Material provided:

== Segment start ==

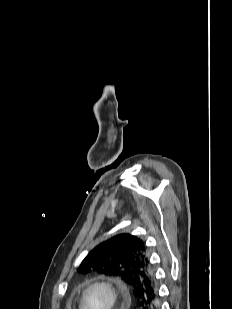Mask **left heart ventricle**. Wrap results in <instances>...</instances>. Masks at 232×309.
I'll return each instance as SVG.
<instances>
[{
    "label": "left heart ventricle",
    "instance_id": "b2bd125f",
    "mask_svg": "<svg viewBox=\"0 0 232 309\" xmlns=\"http://www.w3.org/2000/svg\"><path fill=\"white\" fill-rule=\"evenodd\" d=\"M110 299L102 288H93L86 295V309H107Z\"/></svg>",
    "mask_w": 232,
    "mask_h": 309
}]
</instances>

== Segment end ==

Work order:
Repeat the entries exactly as they are given, leaving out each image.

Response to this exercise:
Mask **left heart ventricle**. Wrap results in <instances>...</instances>. Masks at 232×309.
I'll return each instance as SVG.
<instances>
[{
    "label": "left heart ventricle",
    "instance_id": "b2bd125f",
    "mask_svg": "<svg viewBox=\"0 0 232 309\" xmlns=\"http://www.w3.org/2000/svg\"><path fill=\"white\" fill-rule=\"evenodd\" d=\"M110 299L102 288H93L86 295V309H107Z\"/></svg>",
    "mask_w": 232,
    "mask_h": 309
}]
</instances>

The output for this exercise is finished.